8. The data processing method of claim 1, wherein before the diffusing the minority class samples based on the minority class samples and the majority class samples to obtain composite minority class samples, the method further comprises at least one of:

if the number of missing values in the features is larger than a missing threshold, filtering the features of which the number of missing values is larger than the missing threshold;

if the feature is a single-valued feature, filtering the single-valued feature;

discarding outliers in the features;

filling missing values in the features of which the number of the missing values is less than or equal to the missing threshold value;

performing a derivation process on the features;

if the feature is a continuous feature, discretizing the continuous feature;

if the characteristic discrete characteristic exists, carrying out one-hot coding processing on the discrete characteristic;

and selecting the features by utilizing chi-square test, and selecting the features with preset dimensionality.

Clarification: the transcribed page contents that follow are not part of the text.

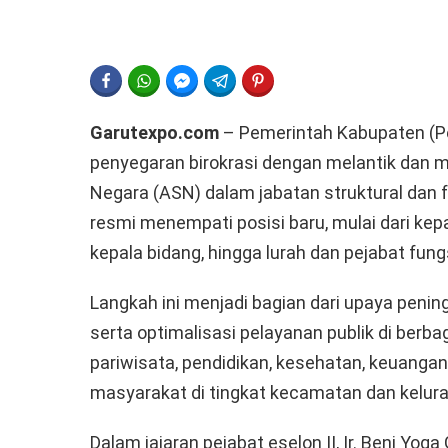
FACEBOOK
WHATSAPP
FACEBOOK MESSENGER
TELEGRAM
PINTEREST
Garutexpo.com
– Pemerintah Kabupaten (P
penyegaran birokrasi dengan melantik dan m
Negara (ASN) dalam jabatan struktural dan fu
resmi menempati posisi baru, mulai dari kepa
kepala bidang, hingga lurah dan pejabat fung
Langkah ini menjadi bagian dari upaya penin
serta optimalisasi pelayanan publik di berbag
pariwisata, pendidikan, kesehatan, keuangan
masyarakat di tingkat kecamatan dan kelur
Dalam jajaran pejabat eselon II, Ir. Beni Yog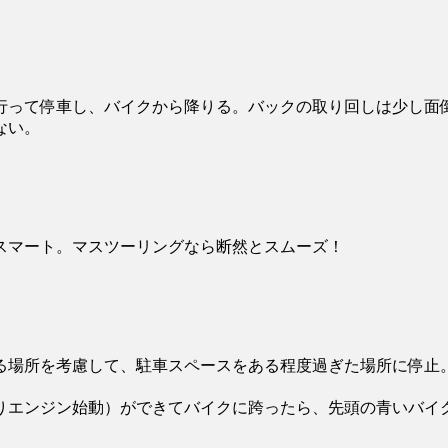
行って停車し、バイクから降りる。バックの取り回しは少し面
ない。
スマート。マスツーリングなら断然とスムーズ！
る場所を考慮して、駐車スペースをある程度過ぎた場所に停止
りエンジン始動）ができてバイクに跨ったら、先頭の青いバイ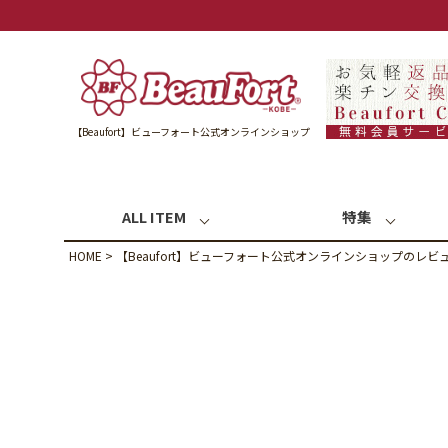
【Beaufort】ビューフォート公式オンラインショップ
ALL ITEM
特集
HOME
【Beaufort】ビューフォート公式オンラインショップのレビ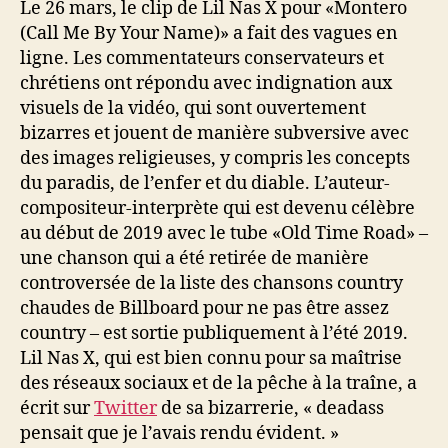
Le 26 mars, le clip de Lil Nas X pour «Montero
(Call Me By Your Name)» a fait des vagues en
ligne. Les commentateurs conservateurs et
chrétiens ont répondu avec indignation aux
visuels de la vidéo, qui sont ouvertement
bizarres et jouent de manière subversive avec
des images religieuses, y compris les concepts
du paradis, de l’enfer et du diable. L’auteur-
compositeur-interprète qui est devenu célèbre
au début de 2019 avec le tube «Old Time Road» –
une chanson qui a été retirée de manière
controversée de la liste des chansons country
chaudes de Billboard pour ne pas être assez
country – est sortie publiquement à l’été 2019.
Lil Nas X, qui est bien connu pour sa maîtrise
des réseaux sociaux et de la pêche à la traîne, a
écrit sur
Twitter
de sa bizarrerie, « deadass
pensait que je l’avais rendu évident. »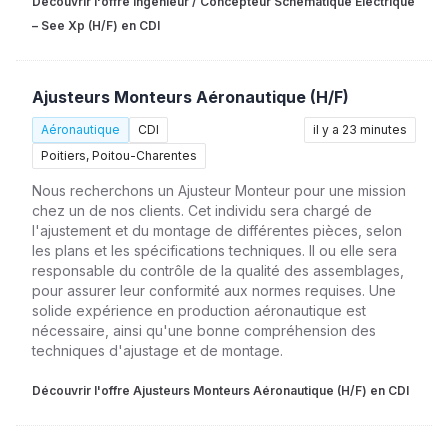
Découvrir l'offre Ingénieur / Concepteur Schématique Électrique
– See Xp (H/F) en CDI
Ajusteurs Monteurs Aéronautique (H/F)
Aéronautique
CDI
il y a 23 minutes
Poitiers, Poitou-Charentes
Nous recherchons un Ajusteur Monteur pour une mission
chez un de nos clients. Cet individu sera chargé de
l'ajustement et du montage de différentes pièces, selon
les plans et les spécifications techniques. Il ou elle sera
responsable du contrôle de la qualité des assemblages,
pour assurer leur conformité aux normes requises. Une
solide expérience en production aéronautique est
nécessaire, ainsi qu'une bonne compréhension des
techniques d'ajustage et de montage.
Découvrir l'offre Ajusteurs Monteurs Aéronautique (H/F) en CDI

9. The data processing method of claim 1, wherein the classification model is a random forest model; wherein the method further comprises:

acquiring characteristic information of an object to be identified;

and processing the characteristic information of the object to be identified through the classification model to obtain an identification result of the object to be identified, wherein the identification result is a financial key opinion leader or a non-financial key opinion leader.

10. A data processing apparatus, comprising:

a characteristic information acquisition unit for acquiring characteristic information of an object;

a feature correlation obtaining unit configured to obtain correlation of features according to feature information of the object;

a clustering result obtaining unit, configured to perform clustering processing on the object according to the relevance of the feature to obtain a clustering result;

the sample type determining unit is used for taking the objects with less occupation in the clustering result as minority samples and taking the objects with more occupation in the clustering result as majority samples, the ratio of the number of the minority samples to the number of the majority samples is 1: N, and N is a positive integer which is larger than 1 and is the data imbalance multiplying factor;

a minority sample synthesis unit, configured to diffuse the minority sample based on the minority sample and the majority sample, and obtain a synthesized minority sample;

and the classification model training unit is used for training a classification model according to the minority class samples, the majority class samples and the synthesized minority class samples.

11. An electronic device, comprising:

one or more processors;

a storage device configured to store one or more programs that, when executed by the one or more processors, cause the one or more processors to implement the data processing method of any one of claims 1 to 9.

12. A computer-readable storage medium, in which a computer program is stored which, when being executed by a processor, carries out the data processing method of any one of claims 1 to 9.